My husband wasn't always great with finances either, so I feel your frustration.

He also recently bought a new car for us. When he was looking at the car he wanted to get, I was feeling concerned financially but instead of getting emotional or argumentative, I just told him I'd feel more comfortable if he could show me some figures behind it. He worked out the budget on the options he was looking at and then explained which was best for us based on this. It took a lot of burden off my shoulders to know he had it covered. It was a more effective way for us to both feel satisfied with the decision. And it settled my mind that he wasn't falling into old habits, that he had considered where we're at.

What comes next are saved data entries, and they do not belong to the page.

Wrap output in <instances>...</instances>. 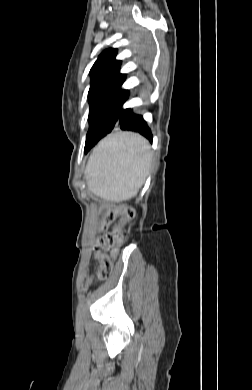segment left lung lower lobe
<instances>
[{
  "label": "left lung lower lobe",
  "instance_id": "obj_1",
  "mask_svg": "<svg viewBox=\"0 0 252 390\" xmlns=\"http://www.w3.org/2000/svg\"><path fill=\"white\" fill-rule=\"evenodd\" d=\"M113 129L139 132L152 142V133L142 115L135 114L132 109H123L116 116L105 114L89 123L84 151L87 153L102 137Z\"/></svg>",
  "mask_w": 252,
  "mask_h": 390
}]
</instances>
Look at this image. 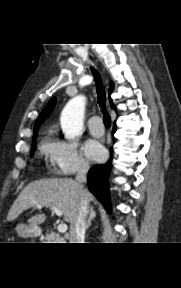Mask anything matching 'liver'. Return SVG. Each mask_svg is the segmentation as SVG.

I would like to add though - if the issue was about the car decision and finances, don't make it about the plates. And now the decision has already been made about the car, ask him calmly to help you work the budget so it's not all on you to figure out.


----------



## Tall Average Guy (Jul 26, 2011)

heartsbeating said:


> I would like to add though - if the issue was about the car decision and finances, don't make it about the plates. And now the decision has already been made about the car, ask him calmly to help you work the budget so it's not all on you to figure out.


:iagree::iagree::iagree:

This is the part that you need to address. You are ticked about the car, and it sounds like you have a good reason to be. So either you have not addressed that real problem, and are using the plates as an excuse (which won't help anything because the real issue is not being discussed), or you have addressed it and are unfairly dragging it back up again. That is going to cause problems.


----------